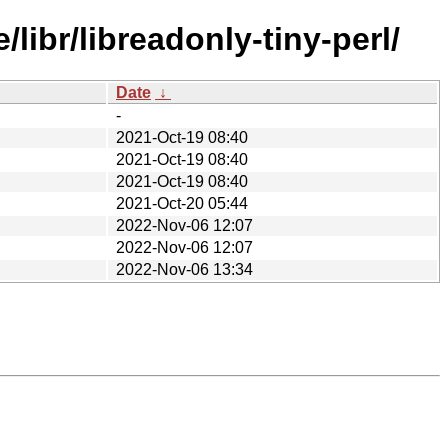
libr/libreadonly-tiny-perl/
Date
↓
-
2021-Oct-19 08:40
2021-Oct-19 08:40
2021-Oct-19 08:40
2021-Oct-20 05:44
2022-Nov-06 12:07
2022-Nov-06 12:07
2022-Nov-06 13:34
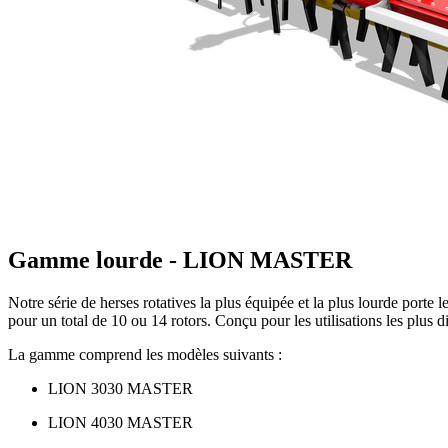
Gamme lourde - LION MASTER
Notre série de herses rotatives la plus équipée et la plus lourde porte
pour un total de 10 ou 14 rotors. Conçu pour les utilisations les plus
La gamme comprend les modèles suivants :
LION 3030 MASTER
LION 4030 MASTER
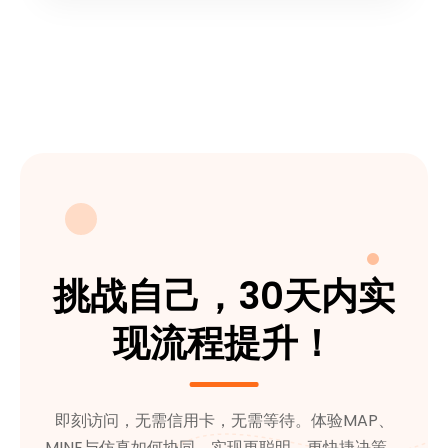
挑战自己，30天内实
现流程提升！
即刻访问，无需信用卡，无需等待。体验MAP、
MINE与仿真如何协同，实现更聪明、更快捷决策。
---
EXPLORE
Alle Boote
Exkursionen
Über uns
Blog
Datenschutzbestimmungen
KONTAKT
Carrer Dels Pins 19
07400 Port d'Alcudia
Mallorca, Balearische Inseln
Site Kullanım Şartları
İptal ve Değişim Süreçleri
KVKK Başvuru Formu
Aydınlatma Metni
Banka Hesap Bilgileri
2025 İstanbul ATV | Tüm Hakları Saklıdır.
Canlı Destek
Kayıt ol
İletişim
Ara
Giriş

_Description of the task_
How would the lines above read from the one with "libr/libreadonly-tiny-perl/" to the one with "pour un total", inclusive, with no pictures? Write them out exactly.

_Result of this exercise_
libr/libreadonly-tiny-perl/
Date
↓
-
2021-Oct-19 08:40
2021-Oct-19 08:40
2021-Oct-19 08:40
2021-Oct-20 05:44
2022-Nov-06 12:07
2022-Nov-06 12:07
2022-Nov-06 13:34
Gamme lourde - LION MASTER
Notre série de herses rotatives la plus équipée et la plus lourde porte
pour un total de 10 ou 14 rotors. Conçu pour les utilisations les plus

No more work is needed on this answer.